Page-level text extractions

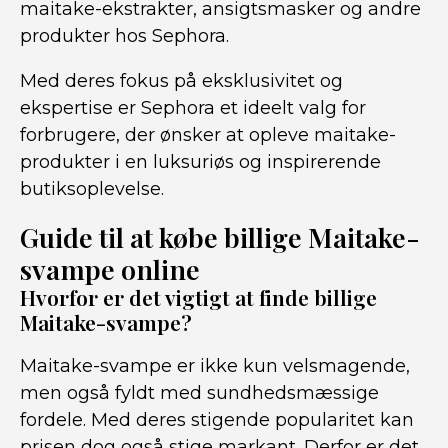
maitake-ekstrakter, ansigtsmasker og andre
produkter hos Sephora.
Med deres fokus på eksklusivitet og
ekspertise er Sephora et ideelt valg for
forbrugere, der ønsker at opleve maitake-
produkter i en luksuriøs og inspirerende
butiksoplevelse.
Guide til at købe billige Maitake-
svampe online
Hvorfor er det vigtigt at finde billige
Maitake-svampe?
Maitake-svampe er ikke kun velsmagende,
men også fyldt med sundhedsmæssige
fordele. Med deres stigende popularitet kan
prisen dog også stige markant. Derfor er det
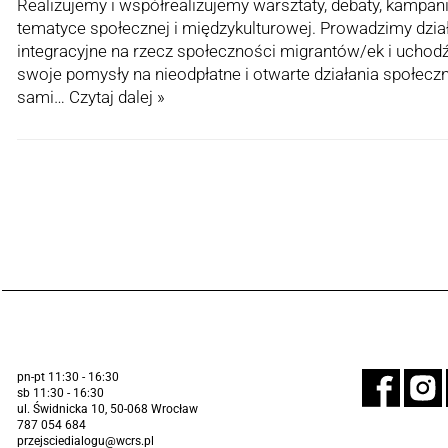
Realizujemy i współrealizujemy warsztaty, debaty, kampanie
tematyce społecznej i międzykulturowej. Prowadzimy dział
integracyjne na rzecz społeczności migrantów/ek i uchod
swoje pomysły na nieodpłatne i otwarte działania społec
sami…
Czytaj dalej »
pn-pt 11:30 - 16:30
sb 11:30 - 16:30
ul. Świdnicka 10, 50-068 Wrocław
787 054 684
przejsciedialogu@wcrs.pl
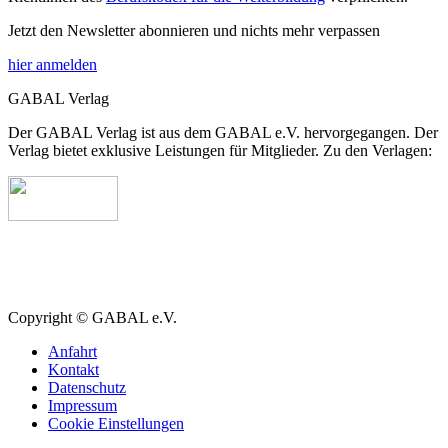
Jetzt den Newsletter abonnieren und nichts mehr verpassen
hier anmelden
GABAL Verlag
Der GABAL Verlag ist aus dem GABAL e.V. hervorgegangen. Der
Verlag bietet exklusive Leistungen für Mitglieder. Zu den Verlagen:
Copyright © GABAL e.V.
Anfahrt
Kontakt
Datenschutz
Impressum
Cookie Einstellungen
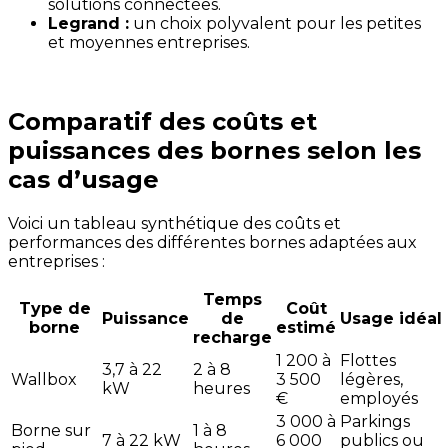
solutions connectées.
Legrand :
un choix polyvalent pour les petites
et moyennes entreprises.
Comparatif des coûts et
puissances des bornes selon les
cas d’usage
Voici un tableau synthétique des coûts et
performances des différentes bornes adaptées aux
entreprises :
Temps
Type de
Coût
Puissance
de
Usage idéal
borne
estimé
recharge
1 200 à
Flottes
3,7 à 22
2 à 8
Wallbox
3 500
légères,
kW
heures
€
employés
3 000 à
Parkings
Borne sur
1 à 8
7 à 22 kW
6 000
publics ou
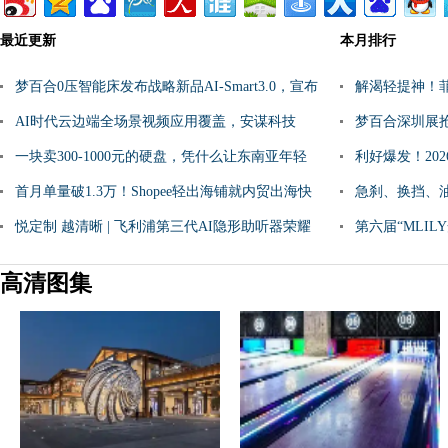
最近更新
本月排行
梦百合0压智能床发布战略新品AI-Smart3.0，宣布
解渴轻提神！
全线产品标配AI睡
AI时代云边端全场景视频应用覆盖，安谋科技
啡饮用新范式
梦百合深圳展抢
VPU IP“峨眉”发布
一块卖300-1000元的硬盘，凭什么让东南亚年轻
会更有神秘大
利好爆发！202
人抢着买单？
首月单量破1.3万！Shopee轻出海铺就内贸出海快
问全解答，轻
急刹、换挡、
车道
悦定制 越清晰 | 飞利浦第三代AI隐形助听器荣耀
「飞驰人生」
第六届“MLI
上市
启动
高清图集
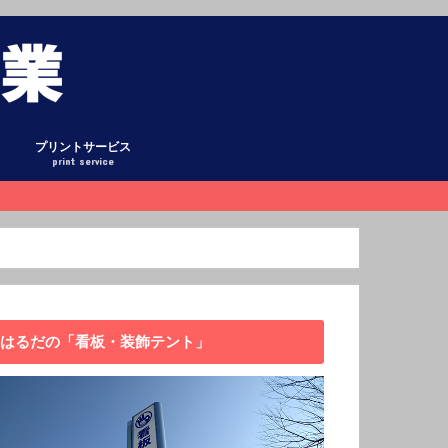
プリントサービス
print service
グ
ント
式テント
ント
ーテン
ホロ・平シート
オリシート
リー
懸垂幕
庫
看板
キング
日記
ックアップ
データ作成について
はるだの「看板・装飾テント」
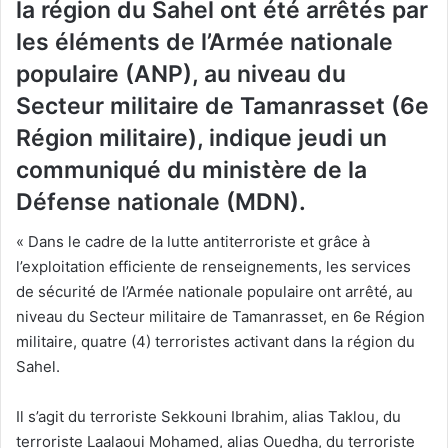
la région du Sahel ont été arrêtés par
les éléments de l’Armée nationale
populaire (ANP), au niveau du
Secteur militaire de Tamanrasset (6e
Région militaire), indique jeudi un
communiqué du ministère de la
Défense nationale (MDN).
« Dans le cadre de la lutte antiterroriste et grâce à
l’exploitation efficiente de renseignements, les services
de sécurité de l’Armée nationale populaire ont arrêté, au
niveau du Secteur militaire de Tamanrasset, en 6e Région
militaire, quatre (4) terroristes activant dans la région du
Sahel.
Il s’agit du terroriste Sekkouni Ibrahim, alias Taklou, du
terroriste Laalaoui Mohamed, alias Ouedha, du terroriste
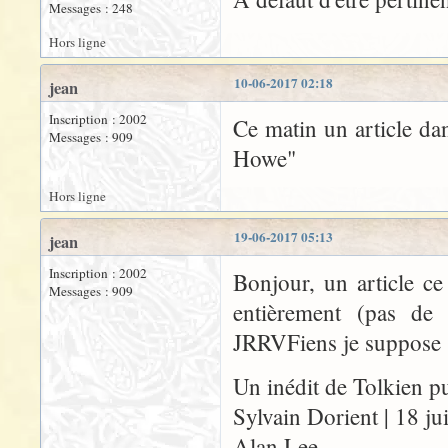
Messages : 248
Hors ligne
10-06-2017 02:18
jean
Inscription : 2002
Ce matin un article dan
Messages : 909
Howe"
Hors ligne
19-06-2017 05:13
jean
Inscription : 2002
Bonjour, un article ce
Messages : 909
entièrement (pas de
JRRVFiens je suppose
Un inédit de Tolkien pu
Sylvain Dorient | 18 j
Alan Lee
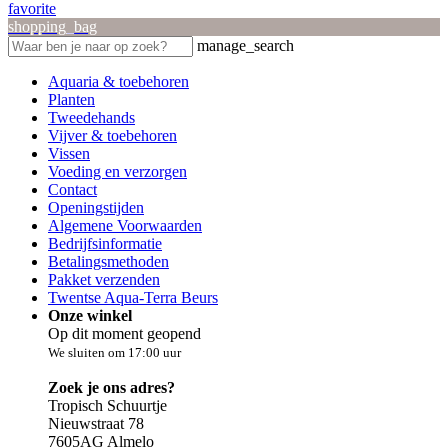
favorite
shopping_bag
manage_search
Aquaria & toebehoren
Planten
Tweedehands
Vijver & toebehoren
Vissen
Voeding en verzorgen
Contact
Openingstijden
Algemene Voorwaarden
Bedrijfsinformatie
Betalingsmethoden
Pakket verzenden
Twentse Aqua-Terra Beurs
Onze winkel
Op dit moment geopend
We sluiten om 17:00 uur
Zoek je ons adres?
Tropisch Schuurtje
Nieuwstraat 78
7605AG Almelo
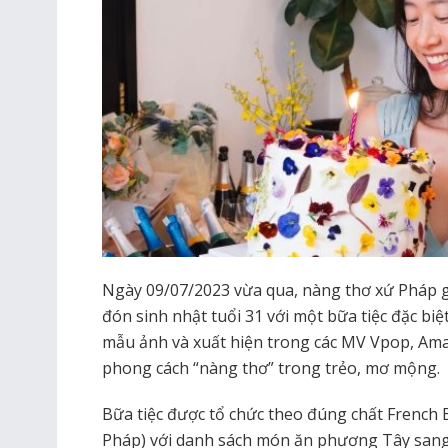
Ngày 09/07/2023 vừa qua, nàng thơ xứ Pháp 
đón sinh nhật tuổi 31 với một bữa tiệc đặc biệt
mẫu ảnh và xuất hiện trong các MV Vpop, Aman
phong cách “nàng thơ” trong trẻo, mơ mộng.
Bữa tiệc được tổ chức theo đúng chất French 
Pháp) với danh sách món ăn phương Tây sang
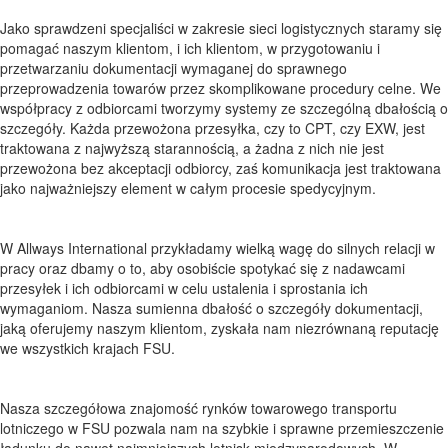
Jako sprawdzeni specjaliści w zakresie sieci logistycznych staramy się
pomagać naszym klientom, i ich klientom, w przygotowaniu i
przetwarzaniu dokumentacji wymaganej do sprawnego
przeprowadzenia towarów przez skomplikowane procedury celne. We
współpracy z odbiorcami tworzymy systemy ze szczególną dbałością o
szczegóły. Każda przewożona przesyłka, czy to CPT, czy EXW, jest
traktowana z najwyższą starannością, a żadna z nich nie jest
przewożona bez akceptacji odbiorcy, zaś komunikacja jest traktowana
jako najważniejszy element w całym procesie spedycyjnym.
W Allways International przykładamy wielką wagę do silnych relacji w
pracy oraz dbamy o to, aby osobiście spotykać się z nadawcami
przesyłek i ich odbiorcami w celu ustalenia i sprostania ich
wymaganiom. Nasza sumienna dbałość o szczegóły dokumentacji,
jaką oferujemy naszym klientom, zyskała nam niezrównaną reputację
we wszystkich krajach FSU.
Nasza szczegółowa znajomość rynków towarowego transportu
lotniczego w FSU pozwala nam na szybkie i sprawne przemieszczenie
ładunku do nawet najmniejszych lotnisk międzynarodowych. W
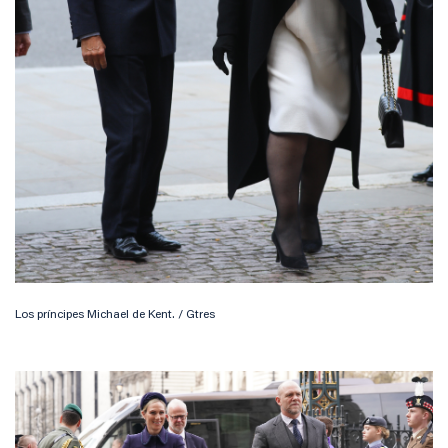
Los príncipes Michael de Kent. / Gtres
* * *
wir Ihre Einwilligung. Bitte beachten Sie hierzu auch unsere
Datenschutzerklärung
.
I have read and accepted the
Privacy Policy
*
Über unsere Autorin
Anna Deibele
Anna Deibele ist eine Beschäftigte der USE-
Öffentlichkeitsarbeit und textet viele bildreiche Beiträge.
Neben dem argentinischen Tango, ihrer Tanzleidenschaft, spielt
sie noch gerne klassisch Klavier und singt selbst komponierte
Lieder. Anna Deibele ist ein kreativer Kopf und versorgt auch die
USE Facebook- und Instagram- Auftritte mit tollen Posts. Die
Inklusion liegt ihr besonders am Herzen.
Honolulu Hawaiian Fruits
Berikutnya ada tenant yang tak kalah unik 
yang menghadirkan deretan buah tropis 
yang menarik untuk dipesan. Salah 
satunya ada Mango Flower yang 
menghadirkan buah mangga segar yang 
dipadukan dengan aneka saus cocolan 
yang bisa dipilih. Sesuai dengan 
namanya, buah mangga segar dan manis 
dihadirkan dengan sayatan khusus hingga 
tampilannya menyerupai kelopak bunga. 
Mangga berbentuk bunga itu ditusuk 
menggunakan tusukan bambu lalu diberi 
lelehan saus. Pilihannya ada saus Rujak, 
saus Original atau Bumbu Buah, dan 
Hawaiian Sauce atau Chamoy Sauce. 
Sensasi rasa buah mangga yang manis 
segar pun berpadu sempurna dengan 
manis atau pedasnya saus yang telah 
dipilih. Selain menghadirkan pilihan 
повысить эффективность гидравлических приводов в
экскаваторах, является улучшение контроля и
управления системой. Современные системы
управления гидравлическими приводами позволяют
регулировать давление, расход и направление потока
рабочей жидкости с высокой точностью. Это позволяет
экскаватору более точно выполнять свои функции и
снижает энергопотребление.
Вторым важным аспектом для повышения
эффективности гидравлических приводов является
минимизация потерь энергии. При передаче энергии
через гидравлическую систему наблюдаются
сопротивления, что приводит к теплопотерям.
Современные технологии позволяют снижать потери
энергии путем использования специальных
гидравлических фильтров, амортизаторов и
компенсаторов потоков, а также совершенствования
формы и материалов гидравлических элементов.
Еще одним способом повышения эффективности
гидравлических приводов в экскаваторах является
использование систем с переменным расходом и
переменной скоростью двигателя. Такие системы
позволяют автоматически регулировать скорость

*PROBLEM TO WORK ON*.
When a line among the entries above contains "odbiorcami", copy it.

*REPLY TO THE TASK*.
współpracy z odbiorcami tworzymy systemy ze szczególną dbałością o
przesyłek i ich odbiorcami w celu ustalenia i sprostania ich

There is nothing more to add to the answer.